He had also said in one of the concalls 2-3 qtrs ago that the working capital increase which has impacted cash flow will reverse in the coming FY, we should see positive OCF again in 6 monthly statement. Nevertheless we should ask about this in next concall to have 100% clarity. Hope this helps.


Average expected loss rate has decreased as a trend, still doesn’t answer what you pointed out and should be clarified on call.

But, as receivables took a jump, this might show the current average expected loss rate lower

Just an Observation


Gufic Biosciences was founded in 1970 as an injectable manufacturer (lyophilisation) and then exited API & formulations business by selling its top 6 brands to Ranbaxy in 1997. It re-entered formulation in 2007. It is a R&D focused pharma company (8-10% of revenue) whose business is distributed as such

Domestic Branded segment: 50% revenue with Gross margins 55-60%. Engaged primarily in critical care (life-death operation), Infertility, among others.

Contract Manufacturing (30% revenue contribution at 30% margins) of lyophilised formulations for all top pharma cos of India (one time 170cr topline jump in FY22 earnings for Remdesivir)

Exports (15% revenue contribution) to mainly developing countries and few developed markets like Germany and Switzerland

API (5% revenue contribution) 50% is captive consumption reducing dependence on Chinese APIs.

My understanding is the company primarily runs CMO business along with branded segments as cash cows to fund extensive R&D expenditure.
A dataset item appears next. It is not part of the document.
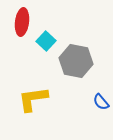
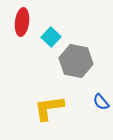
cyan square: moved 5 px right, 4 px up
yellow L-shape: moved 16 px right, 9 px down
Both father-son duo and rest of the management are experienced & educated in pharma. Son (CEO) studied at John Hopkins (World rank 1 in biotech).

Moat: Pioneering new technologies (drugs and drug delivery systems)

They have consistently brought new technology to India. Lyophilisation is the process of freeze-drying liquid injectable formulation to powder form for easy transport. They were pioneers in this tech but it is now a commoditized market so they are investing in scale- one of the largest lyophilisation capacities in the world. Similarly they are the only Indian co to have got a licence to handle Botulinum Toxin and made a product as effective as Botox (Very toxic).

Key Thesis Pointers

Company just finished a huge capex, new lyophilsation factory will start in September. Operating leverage will begin to play out and management consistently tries to do backward integration (captive API production, CEO mulled making plastic bags for dual-bag chamber tech in the future in concall).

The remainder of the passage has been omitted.